Cathy Clifton's father, Julian Clifton Lewis, and younger brother, Charles, were both killed in a murder-for-hire scheme that landed her stepmother on death row.

Most of America is lucky enough not to face Cathy Clifton's demons, but is viewing an execution the answer?


Conventional wisdom says allowing victims to view an execution is part of the healing process. Texas -- the most prolific state at executions -- began allowing victims into a viewing chamber in the mid-1990s based on victim survivors and victim advocacy group members making a plea to the state's board of criminal justice.

A state explanation of the viewing process reads almost like a disclaimer:

"Allowing victim witnesses the opportunity to view an execution is a Texas Board of Criminal Justice Rule, and not mandated by law."

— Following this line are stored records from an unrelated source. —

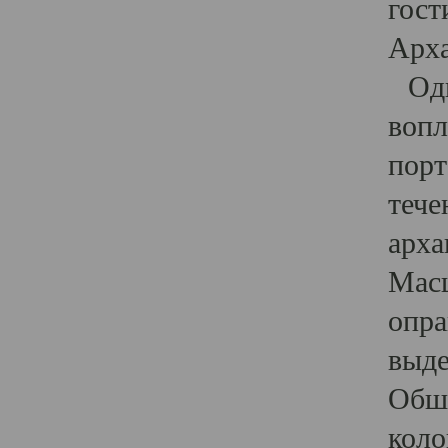
гост
Арха
Один
вопл
порт
тече
арха
Масш
опра
выде
Обши
коло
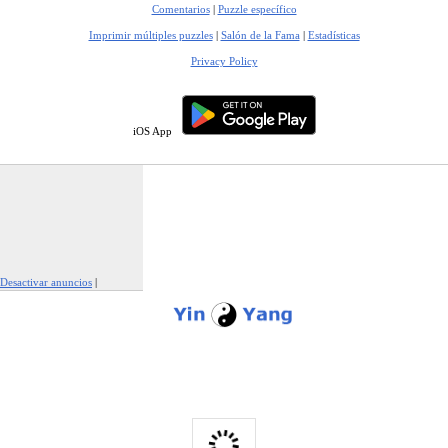
Comentarios
|
Puzzle específico
Imprimir múltiples puzzles
|
Salón de la Fama
|
Estadísticas
Privacy Policy
iOS App
Desactivar anuncios
|
Denunciar este anuncio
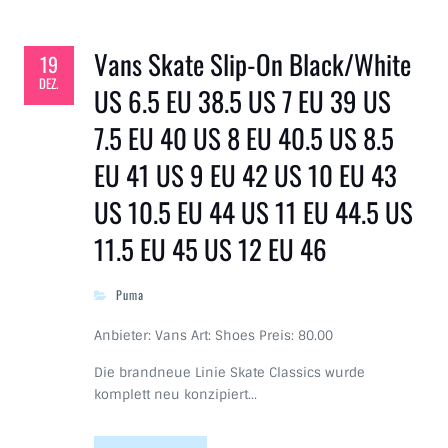
Vans Skate Slip-On Black/White
19
DEZ.
US 6.5 EU 38.5 US 7 EU 39 US
7.5 EU 40 US 8 EU 40.5 US 8.5
EU 41 US 9 EU 42 US 10 EU 43
US 10.5 EU 44 US 11 EU 44.5 US
11.5 EU 45 US 12 EU 46
Puma
Anbieter: Vans Art: Shoes Preis: 80.00
Die brandneue Linie Skate Classics wurde
komplett neu konzipiert…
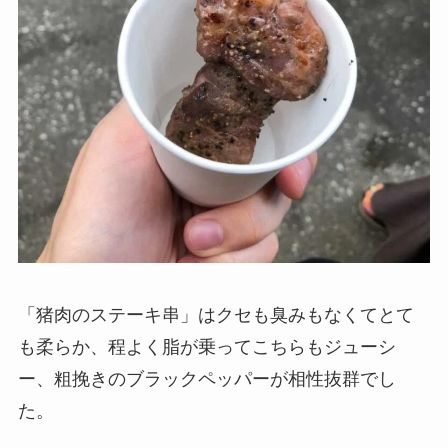
「猪肉のステーキ串」はクセも臭みもなくてとて
も柔らか、程よく脂が乗ってこちらもジューシ
ー、粗挽きのブラックペッパーが相性抜群でし
た。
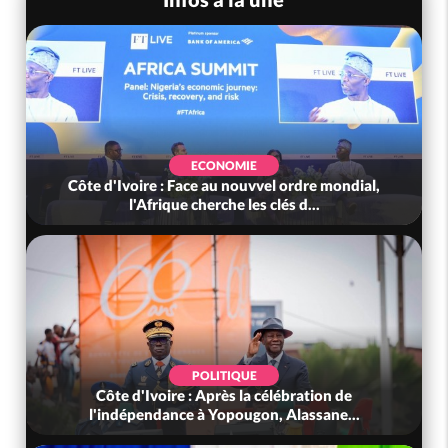
ECONOMIE
Côte d'Ivoire : Face au nouvvel ordre mondial,
l'Afrique cherche les clés d...
POLITIQUE
Côte d'Ivoire : Après la célébration de
l'indépendance à Yopougon, Alassane...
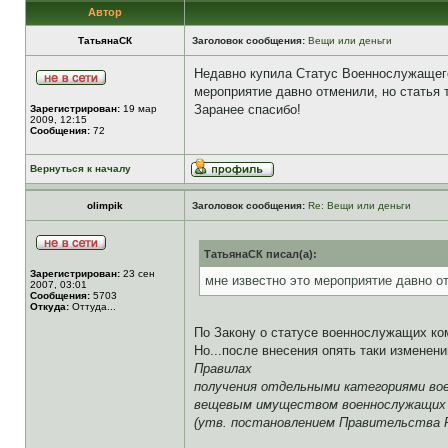
Автор
ТатьянаСК
Заголовок сообщения:
Вещи или деньги
Недавно купила Статус Военнослужащего
мероприятие давно отменили, но статья 
Заранее спасибо!
Зарегистрирован:
19 мар
2009, 12:15
Сообщения:
72
Вернуться к началу
olimpik
Заголовок сообщения:
Re: Вещи или деньги
ТатьянаСК писал(а):
Зарегистрирован:
23 сен
мне известно это мероприятие давно от
2007, 03:01
Сообщения:
5703
Откуда:
Оттуда...
По Закону о статусе военнослужащих ком
Но...после внесения опять таки изменен
Правилах
получения отдельными категориями вое
вещевым имуществом военнослужащих 
(утв. постановлением Правительства РФ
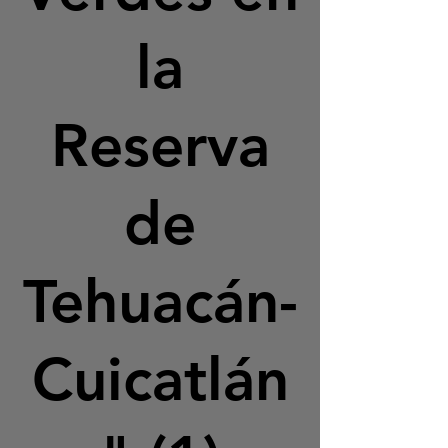
la
Reserva
de
Tehuacán-
Cuicatlán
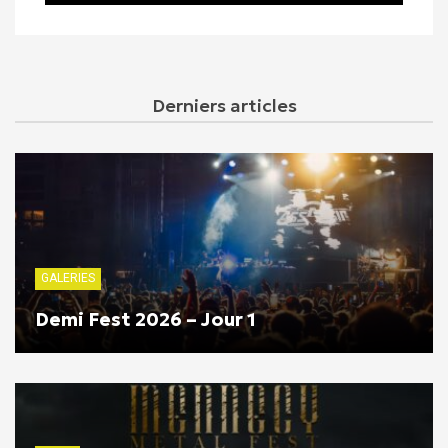
Derniers articles
GALERIES
Demi Fest 2026 – Jour 1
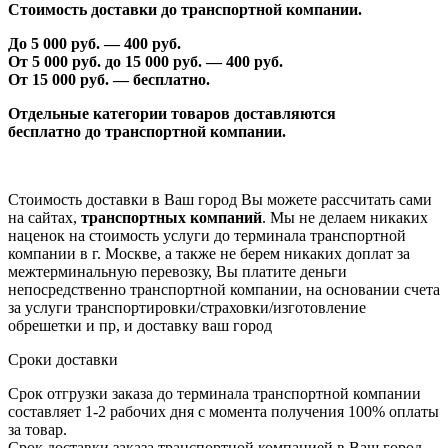
Стоимость доставки до транспортной компании.
До 5 000 руб. —
40
0 руб.
От 5 000 руб. до 1
5
000 руб. —
40
0 руб.
От 1
5
000 руб. — бесплатно.
Отдельные категории товаров доставляются
бесплатно
до транспортной компании.
Стоимость доставки в Ваш город Вы можете рассчитать сами
на сайтах,
транспортных компаний
. Мы не делаем никаких
наценок на стоимость услуги до терминала транспортной
компании в г. Москве, а также не берем никаких доплат за
межтерминальную перевозку, Вы платите деньги
непосредственно транспортной компании, на основании счета
за услуги транспортировки/страховки/изготовление
обрешетки и пр, и доставку ваш город
Сроки доставки
Срок отгрузки заказа до терминала транспортной компании
составляет 1-2 рабочих дня с момента получения 100% оплаты
за товар.
Срок доставки заказа транспортной компанией в Ваш город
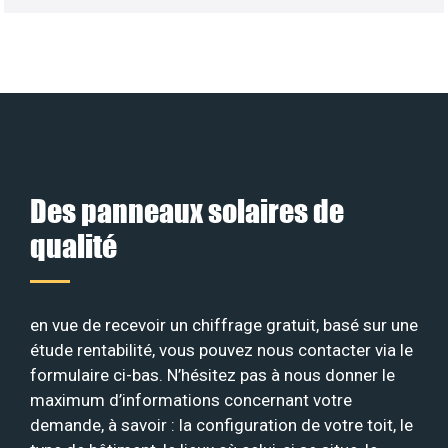
Des panneaux solaires de
qualité
en vue de recevoir un chiffrage gratuit, basé sur une
étude rentabilité, vous pouvez nous contacter via le
formulaire ci-bas. N’hésitez pas à nous donner le
maximum d’informations concernant votre
demande, à savoir : la configuration de votre toit, le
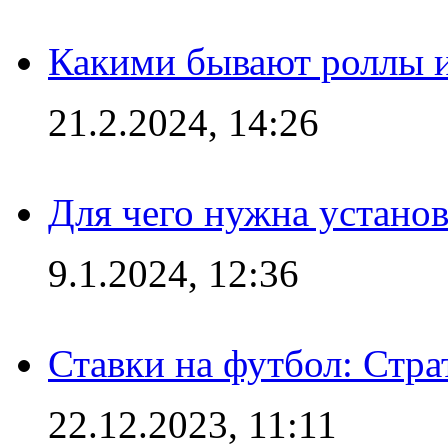
Какими бывают роллы 
21.2.2024, 14:26
Для чего нужна установ
9.1.2024, 12:36
Ставки на футбол: Стра
22.12.2023, 11:11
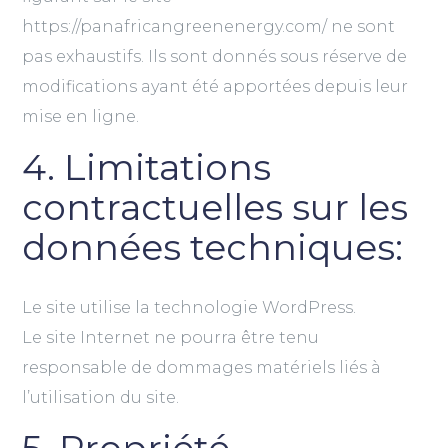
https://panafricangreenenergy.com/ ne sont
pas exhaustifs. Ils sont donnés sous réserve de
modifications ayant été apportées depuis leur
mise en ligne.
4. Limitations
contractuelles sur les
données techniques:
Le site utilise la technologie WordPress.
Le site Internet ne pourra être tenu
responsable de dommages matériels liés à
l’utilisation du site.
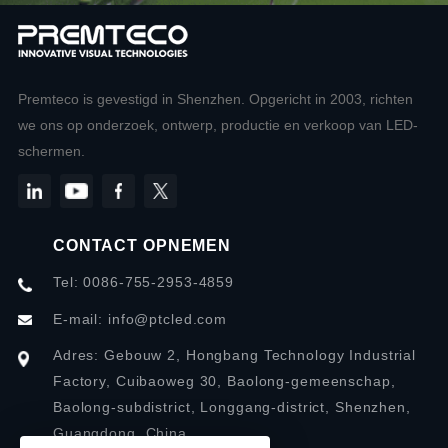
Premteco is gevestigd in Shenzhen. Opgericht in 2003, richten
we ons op onderzoek, ontwerp, productie en verkoop van LED-
schermen.
CONTACT OPNEMEN
Tel: 0086-755-2953-4859
E-mail:
info@ptcled.com
Adres: Gebouw 2, Hongbang Technology Industrial
Factory, Cuibaoweg 30, Baolong-gemeenschap,
Baolong-subdistrict, Longgang-district, Shenzhen,
Guangdong, China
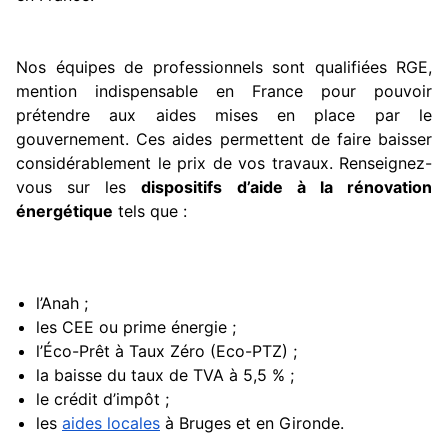
Nos équipes de professionnels sont qualifiées RGE,
mention indispensable en France pour pouvoir
prétendre aux aides mises en place par le
gouvernement. Ces aides permettent de faire baisser
considérablement le prix de vos travaux. Renseignez-
vous sur les
dispositifs d’aide à la rénovation
énergétique
tels que :
l’Anah ;
les CEE ou prime énergie ;
l’Éco-Prêt à Taux Zéro (Eco-PTZ) ;
la baisse du taux de TVA à 5,5 % ;
le crédit d’impôt ;
les
aides locales
à Bruges et en Gironde.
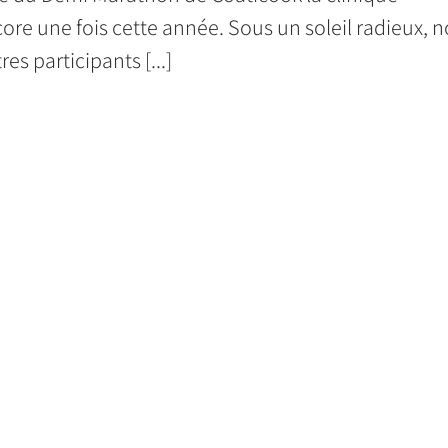
re une fois cette année. Sous un soleil radieux, n
s participants [...]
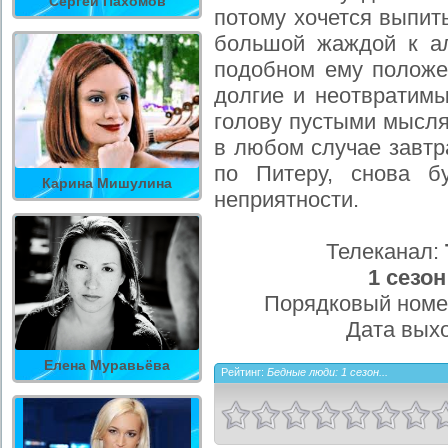
Сергей Пахомов
потому хочется выпит
большой жаждой к а
подобном ему положен
долгие и неотвратимы
голову пустыми мысля
в любом случае завтр
по Питеру, снова б
Карина Мишулина
неприятности.
Телеканал:
1 сезон
Порядковый номе
Дата вых
Елена Муравьёва
Рейтинг:
Бедные люди: 1 сезон...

The insinuation -- that this is something the victims want rather than the state pushing -- is clear. But it doesn't remove the sadistic undertones of the entire process.

Where else in society are the people present at a death made whole by the loss of life? Even in cases of terminal illness, the onlookers may report relief ... but the death does not improve their lives.

That the Cathy Cliftons of the world would feel relief even in a sense of "justice served" is natural. "Losing" Teresa Lewis does not create a hole in her life. That's already been done with the loss of both her brother and father.

But after the highly publicized and highly controversial taping of the Timothy McVeigh execution so more of the victims of Oklahoma City could watch, some survivors confessed it had not made them feel much better. Their loved ones were still gone.

Lewis' death has created an international frenzy, not least because her IQ has been reported as borderline mentally retarded. But she will die tonight by decree of Virginia Governor Bob McDonnell.

Does having people watch make it any more real?